Having 2 makes it easier in a way as they have each other for company but they do know if they go into the crate they have to settle down which they do. It has taken all the 2 weeks to get them to this stage.

I would say if you have only had him for a week he is not trained yet and is trying to get your attention. Give him a stuffed kong or a meaty bone to help him to settle and ignore him when he barks he is just demanding your attention. I don't know what breed you have but mine love a raw chicken wing each and it lasts them for ages.


----------



## swarthy (Apr 24, 2010)

Freyja said:


> I have 2 italian greyhound pups who are 11 weeks old. Althouth they are about the same age the dog is a few days younger that the bitch. This is a breed that is known to be manic and so yes I use a crate too.


Now that does surprise me, they come across as so sweet and demure :lol: - goes to show you never can tell


----------



## newfiesmum (Apr 21, 2010)

I don't understand. If you are there, why is he in a crate? Why isn't he out and with you, whatever you are doing?


----------



## Coffee (Jul 31, 2011)

Aww, give him time, he's only been with you a week!

I too don't understand why he seems to be in the crate quite a lot? 

Alfie only goes in his crate at night now and when we have to go out. Even when he was first with us he only went in there to sleep. Now he sleeps wherever he likes :lol: and when he's not sleeping he's pretty much wherever I am.

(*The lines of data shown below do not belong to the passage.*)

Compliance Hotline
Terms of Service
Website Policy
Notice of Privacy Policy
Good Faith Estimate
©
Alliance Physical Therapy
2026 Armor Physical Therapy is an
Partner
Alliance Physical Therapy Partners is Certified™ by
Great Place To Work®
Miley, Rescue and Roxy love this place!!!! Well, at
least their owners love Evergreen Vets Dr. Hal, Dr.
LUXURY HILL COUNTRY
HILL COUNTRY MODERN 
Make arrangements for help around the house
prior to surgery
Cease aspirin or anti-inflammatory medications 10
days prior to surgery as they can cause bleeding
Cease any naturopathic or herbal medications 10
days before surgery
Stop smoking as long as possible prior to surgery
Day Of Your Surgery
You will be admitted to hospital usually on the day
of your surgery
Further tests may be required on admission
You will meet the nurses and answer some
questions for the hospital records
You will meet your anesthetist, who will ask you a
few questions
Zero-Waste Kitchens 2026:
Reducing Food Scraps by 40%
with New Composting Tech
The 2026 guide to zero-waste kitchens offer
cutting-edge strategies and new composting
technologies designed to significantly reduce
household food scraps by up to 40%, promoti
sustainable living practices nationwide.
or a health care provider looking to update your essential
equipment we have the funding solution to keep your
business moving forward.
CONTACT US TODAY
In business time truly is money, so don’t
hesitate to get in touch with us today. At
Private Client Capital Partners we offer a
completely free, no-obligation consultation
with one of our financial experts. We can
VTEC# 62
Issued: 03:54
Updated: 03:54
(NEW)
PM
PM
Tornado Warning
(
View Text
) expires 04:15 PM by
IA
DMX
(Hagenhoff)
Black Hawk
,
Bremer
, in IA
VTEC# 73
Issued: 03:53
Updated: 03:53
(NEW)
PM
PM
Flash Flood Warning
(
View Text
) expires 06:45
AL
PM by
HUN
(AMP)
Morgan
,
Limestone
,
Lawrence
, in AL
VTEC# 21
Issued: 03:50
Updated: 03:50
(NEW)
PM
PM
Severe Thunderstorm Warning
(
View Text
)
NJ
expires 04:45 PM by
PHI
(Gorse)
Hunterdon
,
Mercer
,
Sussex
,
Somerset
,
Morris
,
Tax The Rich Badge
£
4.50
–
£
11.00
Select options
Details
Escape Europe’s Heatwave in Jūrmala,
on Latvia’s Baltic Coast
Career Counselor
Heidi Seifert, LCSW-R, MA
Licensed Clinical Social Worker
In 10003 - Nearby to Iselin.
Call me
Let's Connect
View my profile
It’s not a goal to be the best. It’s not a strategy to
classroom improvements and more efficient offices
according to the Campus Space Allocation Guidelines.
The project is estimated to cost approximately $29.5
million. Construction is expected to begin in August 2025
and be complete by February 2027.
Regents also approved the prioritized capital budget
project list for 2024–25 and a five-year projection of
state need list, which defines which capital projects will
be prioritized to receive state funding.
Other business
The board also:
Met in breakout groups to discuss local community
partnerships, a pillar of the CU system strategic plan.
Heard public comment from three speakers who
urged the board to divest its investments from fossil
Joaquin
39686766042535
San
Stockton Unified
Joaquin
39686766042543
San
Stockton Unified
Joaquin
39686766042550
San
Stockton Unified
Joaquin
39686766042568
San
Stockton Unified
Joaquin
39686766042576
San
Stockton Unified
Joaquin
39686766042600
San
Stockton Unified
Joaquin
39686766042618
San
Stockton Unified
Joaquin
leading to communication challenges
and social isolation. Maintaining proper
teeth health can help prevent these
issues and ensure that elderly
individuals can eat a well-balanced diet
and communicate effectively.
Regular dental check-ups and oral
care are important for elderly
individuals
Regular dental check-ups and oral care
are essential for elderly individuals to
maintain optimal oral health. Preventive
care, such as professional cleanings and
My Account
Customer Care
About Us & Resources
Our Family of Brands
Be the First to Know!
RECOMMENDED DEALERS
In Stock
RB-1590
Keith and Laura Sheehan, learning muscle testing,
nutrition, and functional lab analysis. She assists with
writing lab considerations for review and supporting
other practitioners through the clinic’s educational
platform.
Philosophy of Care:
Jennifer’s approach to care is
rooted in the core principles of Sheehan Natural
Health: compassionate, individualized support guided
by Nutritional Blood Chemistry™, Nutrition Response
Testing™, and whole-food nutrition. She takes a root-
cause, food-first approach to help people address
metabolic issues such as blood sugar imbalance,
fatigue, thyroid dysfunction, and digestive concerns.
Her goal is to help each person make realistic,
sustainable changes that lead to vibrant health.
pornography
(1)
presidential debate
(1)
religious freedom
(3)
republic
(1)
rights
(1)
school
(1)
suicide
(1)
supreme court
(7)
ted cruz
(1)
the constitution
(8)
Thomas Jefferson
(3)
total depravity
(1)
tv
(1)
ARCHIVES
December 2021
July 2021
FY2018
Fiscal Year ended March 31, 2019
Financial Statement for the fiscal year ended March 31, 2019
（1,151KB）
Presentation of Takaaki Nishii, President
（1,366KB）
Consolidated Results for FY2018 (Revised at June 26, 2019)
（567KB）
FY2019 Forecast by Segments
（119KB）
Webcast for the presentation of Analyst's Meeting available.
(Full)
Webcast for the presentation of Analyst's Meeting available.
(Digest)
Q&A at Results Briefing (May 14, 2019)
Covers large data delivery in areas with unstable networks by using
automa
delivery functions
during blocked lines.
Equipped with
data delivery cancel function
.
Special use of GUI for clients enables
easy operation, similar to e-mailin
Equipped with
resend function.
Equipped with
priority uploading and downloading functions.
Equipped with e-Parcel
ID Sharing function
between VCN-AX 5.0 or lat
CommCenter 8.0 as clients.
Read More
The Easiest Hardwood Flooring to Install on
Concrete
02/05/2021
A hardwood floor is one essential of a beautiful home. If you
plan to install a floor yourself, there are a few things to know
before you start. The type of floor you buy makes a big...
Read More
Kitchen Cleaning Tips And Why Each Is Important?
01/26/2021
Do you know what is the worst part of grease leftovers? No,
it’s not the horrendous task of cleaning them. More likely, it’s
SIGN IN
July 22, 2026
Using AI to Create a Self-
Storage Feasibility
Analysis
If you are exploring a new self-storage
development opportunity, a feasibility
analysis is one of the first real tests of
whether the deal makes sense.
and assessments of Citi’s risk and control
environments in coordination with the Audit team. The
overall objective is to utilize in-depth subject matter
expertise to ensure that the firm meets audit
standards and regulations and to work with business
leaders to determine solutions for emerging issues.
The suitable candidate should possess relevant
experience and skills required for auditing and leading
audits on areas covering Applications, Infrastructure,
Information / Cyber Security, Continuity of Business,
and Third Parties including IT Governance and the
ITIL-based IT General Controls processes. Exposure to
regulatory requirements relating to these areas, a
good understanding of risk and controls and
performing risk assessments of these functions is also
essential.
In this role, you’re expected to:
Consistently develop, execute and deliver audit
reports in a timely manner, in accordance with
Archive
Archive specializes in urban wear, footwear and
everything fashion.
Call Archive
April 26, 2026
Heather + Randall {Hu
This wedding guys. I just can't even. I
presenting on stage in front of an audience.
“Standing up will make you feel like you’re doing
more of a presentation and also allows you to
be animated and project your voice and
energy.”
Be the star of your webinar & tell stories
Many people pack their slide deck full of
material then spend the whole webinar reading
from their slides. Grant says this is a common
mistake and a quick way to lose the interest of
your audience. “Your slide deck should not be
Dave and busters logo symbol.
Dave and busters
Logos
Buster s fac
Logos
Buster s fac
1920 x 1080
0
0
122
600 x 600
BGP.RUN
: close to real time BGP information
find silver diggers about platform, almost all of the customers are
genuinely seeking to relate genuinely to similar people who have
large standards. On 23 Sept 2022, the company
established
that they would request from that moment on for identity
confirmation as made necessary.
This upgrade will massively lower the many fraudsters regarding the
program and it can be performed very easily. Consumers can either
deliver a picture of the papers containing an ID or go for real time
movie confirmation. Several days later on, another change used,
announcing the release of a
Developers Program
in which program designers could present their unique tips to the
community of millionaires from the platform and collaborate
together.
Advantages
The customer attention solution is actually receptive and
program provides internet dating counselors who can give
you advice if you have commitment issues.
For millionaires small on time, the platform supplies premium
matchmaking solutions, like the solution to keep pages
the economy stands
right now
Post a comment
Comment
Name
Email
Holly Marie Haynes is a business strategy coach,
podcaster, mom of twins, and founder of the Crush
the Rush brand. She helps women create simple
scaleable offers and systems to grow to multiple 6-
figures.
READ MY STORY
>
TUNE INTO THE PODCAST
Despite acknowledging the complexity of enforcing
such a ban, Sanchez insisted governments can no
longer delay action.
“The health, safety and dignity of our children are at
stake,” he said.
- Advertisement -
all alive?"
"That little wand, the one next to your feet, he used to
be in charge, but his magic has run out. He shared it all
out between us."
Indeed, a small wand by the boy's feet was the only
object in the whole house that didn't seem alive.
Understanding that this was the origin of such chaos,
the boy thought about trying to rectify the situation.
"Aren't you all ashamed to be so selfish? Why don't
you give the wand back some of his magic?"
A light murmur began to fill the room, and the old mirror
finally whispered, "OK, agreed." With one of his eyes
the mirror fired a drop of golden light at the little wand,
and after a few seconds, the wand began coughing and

Your puppy is probably scared, confused and looking for love and reassurance that all is okay. Give it time, it *will* get easier. I know what you mean about not being able to get on with stuff...... my house was a pig sty for Alfie's first few weeks! I just tried to get as much done as I could when he was napping and made sure I was there for him when he was awake


----------



## newfiesmum (Apr 21, 2010)

When I had young puppies all I wanted to do was cuddle them and watch all their funny little games. He should be following you about, exploring his new environment so that he gets secure.


----------